Marathon Digital Unveils $2B Stock Sale to Boost Bitcoin Reserves

Marathon Digital Holdings (MARA), the bitcoin mining giant with the second-largest BTC treasury among publicly traded firms, is launching a new $2 billion at-the-market (ATM) stock offering—primarily to ramp up its bitcoin accumulation.

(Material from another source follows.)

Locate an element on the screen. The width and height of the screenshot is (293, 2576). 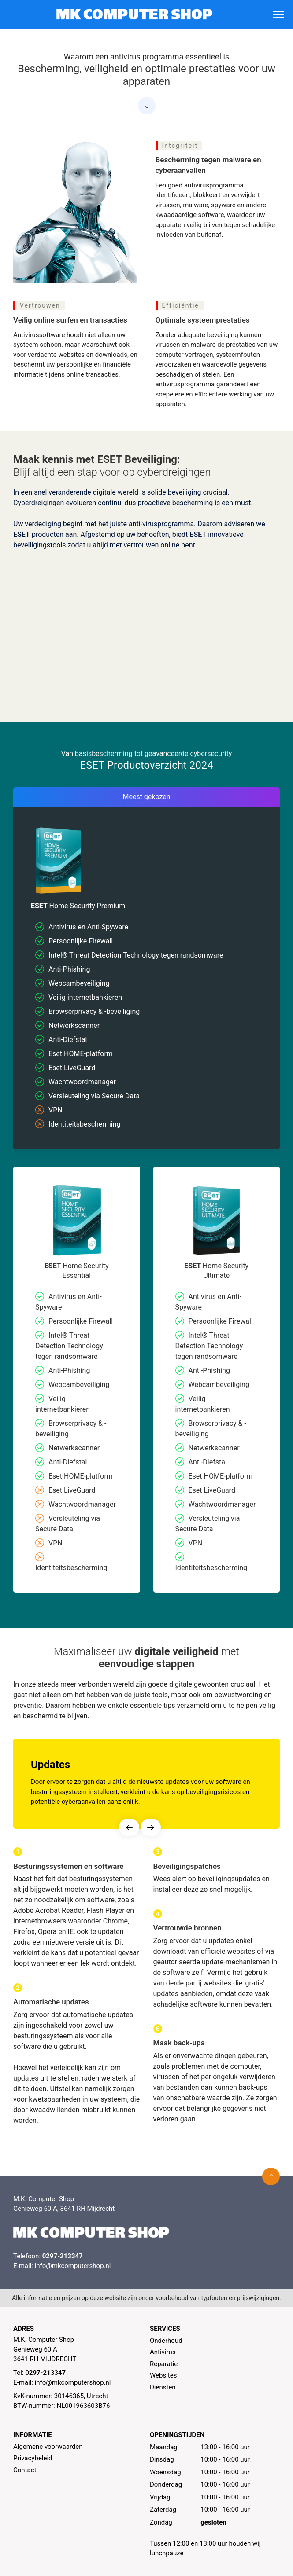 Privacybeleid is located at coordinates (32, 2458).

According to a fresh Form 8-K and accompanying prospectus filed with the U.S. Securities and Exchange Commission (SEC), MARA has partnered with a syndicate of investment banks—including Barclays, BMO Capital Markets, BTIG, and Cantor Fitzgerald—for the sale. Under the ATM program, shares will be sold periodically, with proceeds largely earmarked for open-market bitcoin purchases.

“We currently intend to use the net proceeds from this offering for general corporate purposes, including the acquisition of bitcoin and for working capital,” the company stated in the filing.

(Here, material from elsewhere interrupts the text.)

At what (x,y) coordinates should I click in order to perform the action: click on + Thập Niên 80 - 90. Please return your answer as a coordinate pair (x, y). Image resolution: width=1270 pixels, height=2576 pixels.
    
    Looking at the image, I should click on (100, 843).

This isn’t MARA’s first move of this kind. It previously initiated a $1.5 billion ATM offering with a similar goal: raise capital to build up its BTC reserves.

The company is echoing the playbook of MicroStrategy’s Michael Saylor, aggressively raising funds through equity and convertible debt to fuel its bitcoin-buying spree. With 46,376 BTC currently on its books, MARA ranks just behind Saylor’s Strategy (formerly MicroStrategy), which holds a staggering 506,137 BTC.

MARA’s decision to buy bitcoin on the open market—rather than relying solely on mining—comes as the economics of mining have tightened. Last year’s bitcoin halving slashed block rewards by 50%, squeezing margins as operational costs continue to climb. In response, firms like MARA are increasingly complementing mining with strategic BTC acquisitions.